Вскоре после премьеры раздавались, однако, и иные голоса — так, Херберт Йеринг в берлинском «Borsen-Kurier» ставил ленту Эйзенштейна в один ряд с такими эпическими творениями, как «Илиада» или «Песня о Нибелунгах», и тем самым вообще вырывал ее из контекста социальной злободневности. Вилли Хаас в статье, напечатанной в «Film-Kurier», вообще отрицал наличие в «Потемкине» каких-либо коммунистических идей: «Это, конечно, не пропагандистский фильм. Это — сильнейшая инъекция сострадания.» Само слово «сострадание» сразу отсылает восприятие к традиционным мотивам именно русской культуры.
Вплоть до последнего времени саму ее рассекали как бы по хронологии: на традиционную — и «советскую», созданную после революции и потому как бы неполноценную. Сейчас ясно, что лучшие произведения советской эпохи во многом следуют дооктябрьским традициям. Так, краеугольным камнем национального мировоззрения Николай Бердяев считал «русскую идею» — стремление возвести рай на земле для всех сразу, немедленно и вопреки всем жертвам и лишениям. Это утверждение может показаться странным, но Золотой век «русской идеи» в кино — именно советское время. С бурных двадцатых молодое искусство было буквально одержимо красочными миражами и космическими проектами пересоздания реальности — возведения на земле Храма светлой утопии, куда достоин войти лишь новый, завтрашний человек.
Фильм «Броненосец „Потемкин“» (1925) открывался пылким лозунгом Троцкого. Но с большим основанием его могло бы открывать евангельское изречение, ставшее эпиграфом к «Братьям Карамазовым»: «Истинно, истинно говорю вам: если пшеничное зерно, падши в землю, не умрет, то останется одно, а если умрет, то принесет много плода».

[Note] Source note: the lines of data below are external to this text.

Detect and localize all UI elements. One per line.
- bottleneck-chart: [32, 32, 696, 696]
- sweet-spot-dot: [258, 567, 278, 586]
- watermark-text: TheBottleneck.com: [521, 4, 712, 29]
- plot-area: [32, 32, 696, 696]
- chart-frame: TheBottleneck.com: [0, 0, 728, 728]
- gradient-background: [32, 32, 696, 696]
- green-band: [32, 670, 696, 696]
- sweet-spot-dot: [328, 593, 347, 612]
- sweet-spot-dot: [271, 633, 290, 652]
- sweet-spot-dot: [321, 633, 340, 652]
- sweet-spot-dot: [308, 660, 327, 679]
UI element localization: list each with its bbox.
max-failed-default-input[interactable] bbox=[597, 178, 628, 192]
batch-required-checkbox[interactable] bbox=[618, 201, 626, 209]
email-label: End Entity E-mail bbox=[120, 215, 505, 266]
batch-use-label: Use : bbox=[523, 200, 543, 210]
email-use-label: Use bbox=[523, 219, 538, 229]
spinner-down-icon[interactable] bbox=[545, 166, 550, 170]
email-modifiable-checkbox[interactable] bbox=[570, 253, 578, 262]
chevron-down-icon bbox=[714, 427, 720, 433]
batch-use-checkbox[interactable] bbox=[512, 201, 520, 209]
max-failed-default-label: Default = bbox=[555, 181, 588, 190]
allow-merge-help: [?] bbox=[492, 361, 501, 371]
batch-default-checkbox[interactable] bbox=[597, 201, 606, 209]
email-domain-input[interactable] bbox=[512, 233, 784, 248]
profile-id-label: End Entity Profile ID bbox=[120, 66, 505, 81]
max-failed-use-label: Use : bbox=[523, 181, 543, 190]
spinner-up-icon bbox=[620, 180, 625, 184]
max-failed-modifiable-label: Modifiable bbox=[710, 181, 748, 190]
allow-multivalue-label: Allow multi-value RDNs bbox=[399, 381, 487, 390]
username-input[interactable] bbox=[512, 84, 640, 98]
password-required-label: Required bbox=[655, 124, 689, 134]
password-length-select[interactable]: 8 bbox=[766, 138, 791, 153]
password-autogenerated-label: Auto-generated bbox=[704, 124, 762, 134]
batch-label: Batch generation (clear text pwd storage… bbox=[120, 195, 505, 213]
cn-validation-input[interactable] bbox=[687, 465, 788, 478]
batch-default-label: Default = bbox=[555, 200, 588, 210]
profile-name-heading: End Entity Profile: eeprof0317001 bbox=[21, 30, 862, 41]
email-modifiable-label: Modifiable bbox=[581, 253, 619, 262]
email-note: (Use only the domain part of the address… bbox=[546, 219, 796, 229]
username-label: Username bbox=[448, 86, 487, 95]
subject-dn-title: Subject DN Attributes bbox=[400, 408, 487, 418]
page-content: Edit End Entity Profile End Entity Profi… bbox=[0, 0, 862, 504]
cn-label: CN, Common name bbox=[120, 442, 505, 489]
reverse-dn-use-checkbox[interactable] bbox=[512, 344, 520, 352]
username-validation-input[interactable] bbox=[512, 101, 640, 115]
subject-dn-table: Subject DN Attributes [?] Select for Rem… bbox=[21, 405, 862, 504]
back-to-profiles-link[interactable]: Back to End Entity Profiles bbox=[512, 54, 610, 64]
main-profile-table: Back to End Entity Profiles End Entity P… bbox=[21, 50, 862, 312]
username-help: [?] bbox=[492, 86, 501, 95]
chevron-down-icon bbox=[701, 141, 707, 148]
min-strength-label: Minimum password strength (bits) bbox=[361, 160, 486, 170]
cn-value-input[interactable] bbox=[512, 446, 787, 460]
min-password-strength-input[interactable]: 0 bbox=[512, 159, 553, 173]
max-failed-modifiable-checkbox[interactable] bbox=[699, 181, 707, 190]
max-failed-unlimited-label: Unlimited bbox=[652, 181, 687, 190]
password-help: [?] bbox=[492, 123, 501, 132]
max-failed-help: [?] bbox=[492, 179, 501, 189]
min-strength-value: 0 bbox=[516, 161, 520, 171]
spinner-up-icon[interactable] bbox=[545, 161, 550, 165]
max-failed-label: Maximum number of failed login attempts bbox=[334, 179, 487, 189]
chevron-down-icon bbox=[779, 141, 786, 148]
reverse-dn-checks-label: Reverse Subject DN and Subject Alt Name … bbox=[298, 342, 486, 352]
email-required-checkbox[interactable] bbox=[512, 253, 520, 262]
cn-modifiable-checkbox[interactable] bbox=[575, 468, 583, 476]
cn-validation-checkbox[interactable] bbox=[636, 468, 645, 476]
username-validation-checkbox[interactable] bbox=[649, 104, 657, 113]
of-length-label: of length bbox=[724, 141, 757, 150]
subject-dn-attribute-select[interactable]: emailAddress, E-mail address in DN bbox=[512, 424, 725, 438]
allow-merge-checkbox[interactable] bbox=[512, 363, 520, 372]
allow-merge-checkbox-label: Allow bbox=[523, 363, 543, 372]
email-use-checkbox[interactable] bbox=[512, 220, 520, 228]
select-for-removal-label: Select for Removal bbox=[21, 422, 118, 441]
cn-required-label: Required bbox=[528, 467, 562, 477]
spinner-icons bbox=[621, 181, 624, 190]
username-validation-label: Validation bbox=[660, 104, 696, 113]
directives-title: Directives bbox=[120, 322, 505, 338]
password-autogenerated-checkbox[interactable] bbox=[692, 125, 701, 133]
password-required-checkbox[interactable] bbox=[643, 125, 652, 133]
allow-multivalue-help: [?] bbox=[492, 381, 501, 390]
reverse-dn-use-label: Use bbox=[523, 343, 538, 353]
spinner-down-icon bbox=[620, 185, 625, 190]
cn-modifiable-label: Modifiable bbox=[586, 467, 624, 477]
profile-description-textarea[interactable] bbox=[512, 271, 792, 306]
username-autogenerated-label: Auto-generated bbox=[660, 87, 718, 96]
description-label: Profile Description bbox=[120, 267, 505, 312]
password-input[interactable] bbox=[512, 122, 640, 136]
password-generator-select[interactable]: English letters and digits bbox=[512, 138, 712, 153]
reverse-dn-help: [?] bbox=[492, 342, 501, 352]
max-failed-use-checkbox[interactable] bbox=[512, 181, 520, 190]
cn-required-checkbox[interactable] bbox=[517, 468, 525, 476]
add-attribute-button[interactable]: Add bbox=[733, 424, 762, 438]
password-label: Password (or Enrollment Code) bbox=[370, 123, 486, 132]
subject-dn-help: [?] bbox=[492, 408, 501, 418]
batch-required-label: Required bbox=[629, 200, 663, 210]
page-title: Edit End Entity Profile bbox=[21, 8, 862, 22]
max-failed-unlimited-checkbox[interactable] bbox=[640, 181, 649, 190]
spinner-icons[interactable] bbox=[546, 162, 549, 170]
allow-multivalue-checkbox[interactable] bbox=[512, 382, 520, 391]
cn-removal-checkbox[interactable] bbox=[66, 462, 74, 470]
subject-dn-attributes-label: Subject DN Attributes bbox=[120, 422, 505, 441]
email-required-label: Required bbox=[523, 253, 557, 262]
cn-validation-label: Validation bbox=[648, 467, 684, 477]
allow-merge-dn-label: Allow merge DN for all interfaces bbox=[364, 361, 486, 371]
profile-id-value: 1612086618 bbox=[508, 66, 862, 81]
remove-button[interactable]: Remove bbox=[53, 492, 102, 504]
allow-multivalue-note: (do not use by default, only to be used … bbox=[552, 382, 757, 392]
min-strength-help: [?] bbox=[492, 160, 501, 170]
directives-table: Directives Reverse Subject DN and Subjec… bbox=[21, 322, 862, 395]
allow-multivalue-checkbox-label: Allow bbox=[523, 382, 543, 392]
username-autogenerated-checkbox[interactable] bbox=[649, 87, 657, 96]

В фильме Эйзенштейна воплощена именно идеалистическая концепция пути народа, рожденная под влиянием мессианской «русской идеи». Реки жертвенной крови льются здесь ради внезапного скачка в мир вселенской гармонии и всесветного братства. Герой фильма, матрос Вакулинчук, погибая, повисал на рее — то, что сами эти кадры откровенно отсылали восприятия к мотиву Распятия, советская критика старалась не замечать, однако в Германии именно это изображение украшало киноафиши 1926-го года. Волна, вспененная «Потемкиным» в Германии, была неожиданной для тех, кто в мировом успехе каждого советского фильма видел победу исключительно советской идеологии. Книга о революционном кино Советского Союза, вышедшая здесь вскоре после показов «Потемкина», знаменательно называлась — «Русское киноискусство». В глазах ее авторов советские фильмы обретали черты уже неких сакральных текстов: «Фильм, укрощенный русскими, это уже не фильм, но... истина». В эстетике советского кино виделась здесь суровая простота священного писания, а его творцы удостоились отношения, совсем уж далекого от всякого искусствознания: «Это великое искусство, когда художники — святые».
Для Западного зрителя, воспитанного на общечеловеческой мифологии, Эйзенштейн воплощал безусловно русское и потому общечеловеческое, религиозное начало. В монументальных образах своих кинофресок он выразил метафизическую неизменность «русской идеи», неподвластную течению исторического времени. Не случайно статью о своем «Потемкине» сам Эйзенштейн многозначительно назвал — «Двенадцать Апостолов». Именно так назывался броненосец, на борту которого снимались кадры легендарного фильма.
Ковалов О. Советское кино или «фильм русских»? // «Броненосец „Потемкин“»: Буклет. СПб.: Немецкий культурный центр им. Гёте, 2008.